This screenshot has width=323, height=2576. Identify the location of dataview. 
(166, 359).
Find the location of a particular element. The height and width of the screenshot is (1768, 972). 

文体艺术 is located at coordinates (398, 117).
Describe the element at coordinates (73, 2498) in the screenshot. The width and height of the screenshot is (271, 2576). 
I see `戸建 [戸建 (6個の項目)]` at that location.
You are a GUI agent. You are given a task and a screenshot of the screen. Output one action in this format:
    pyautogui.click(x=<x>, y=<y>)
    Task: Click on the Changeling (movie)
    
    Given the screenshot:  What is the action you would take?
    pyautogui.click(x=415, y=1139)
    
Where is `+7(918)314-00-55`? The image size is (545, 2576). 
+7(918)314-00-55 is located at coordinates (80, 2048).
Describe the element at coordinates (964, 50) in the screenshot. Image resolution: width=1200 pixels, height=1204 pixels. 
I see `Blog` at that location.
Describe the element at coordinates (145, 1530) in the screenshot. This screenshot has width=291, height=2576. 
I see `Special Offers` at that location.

·····

### Work required
Only an exact copy of all the data will do as the answer.

### Task result
This screenshot has width=323, height=2576. Identify the location of dataview. 
(166, 359).
Find the location of a particular element. The height and width of the screenshot is (1768, 972). 

文体艺术 is located at coordinates (398, 117).
Describe the element at coordinates (73, 2498) in the screenshot. The width and height of the screenshot is (271, 2576). 
I see `戸建 [戸建 (6個の項目)]` at that location.
You are a GUI agent. You are given a task and a screenshot of the screen. Output one action in this format:
    pyautogui.click(x=<x>, y=<y>)
    Task: Click on the Changeling (movie)
    
    Given the screenshot:  What is the action you would take?
    pyautogui.click(x=415, y=1139)
    
Where is `+7(918)314-00-55`? The image size is (545, 2576). 
+7(918)314-00-55 is located at coordinates (80, 2048).
Describe the element at coordinates (964, 50) in the screenshot. Image resolution: width=1200 pixels, height=1204 pixels. 
I see `Blog` at that location.
Describe the element at coordinates (145, 1530) in the screenshot. This screenshot has width=291, height=2576. 
I see `Special Offers` at that location.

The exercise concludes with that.